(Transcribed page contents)
▬▬▬▬▬▬▬▬▬▬
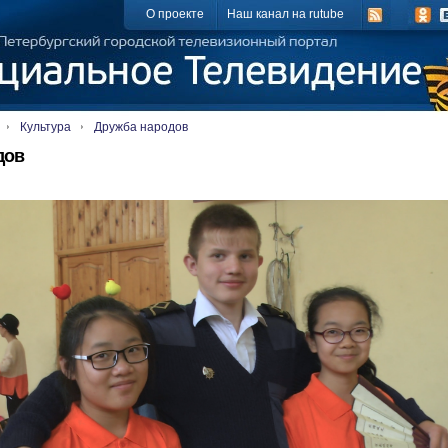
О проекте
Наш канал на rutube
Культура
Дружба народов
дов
▬▬▬▬▬▬▬▬▬▬
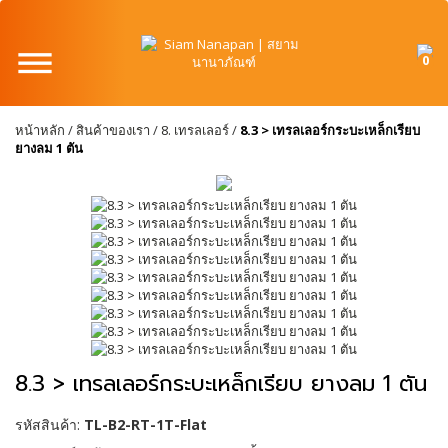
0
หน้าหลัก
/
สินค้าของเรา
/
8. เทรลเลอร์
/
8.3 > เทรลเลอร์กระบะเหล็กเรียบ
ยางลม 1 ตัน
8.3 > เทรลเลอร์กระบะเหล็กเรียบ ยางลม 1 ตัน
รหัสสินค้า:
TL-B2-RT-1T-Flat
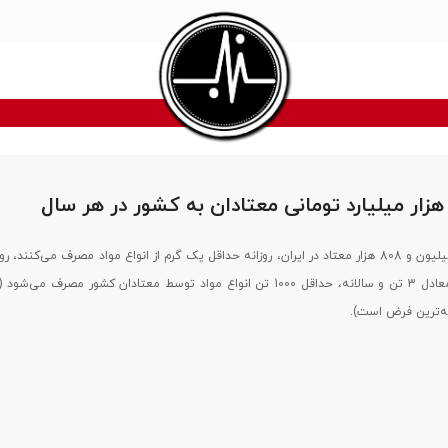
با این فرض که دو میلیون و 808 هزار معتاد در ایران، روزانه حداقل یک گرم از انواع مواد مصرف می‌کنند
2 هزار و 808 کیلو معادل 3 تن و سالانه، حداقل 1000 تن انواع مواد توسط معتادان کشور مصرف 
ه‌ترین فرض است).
▬▬▬▬▬▬▬▬▬▬
Exercise directions → Match on "กระบะเหล": copy every line in the records that has it.

Result for this task →
8.3 > เทรลเลอร์กระบะเหล็กเรียบ
8.3 > เทรลเลอร์กระบะเหล็กเรียบ ยางลม 1 ตัน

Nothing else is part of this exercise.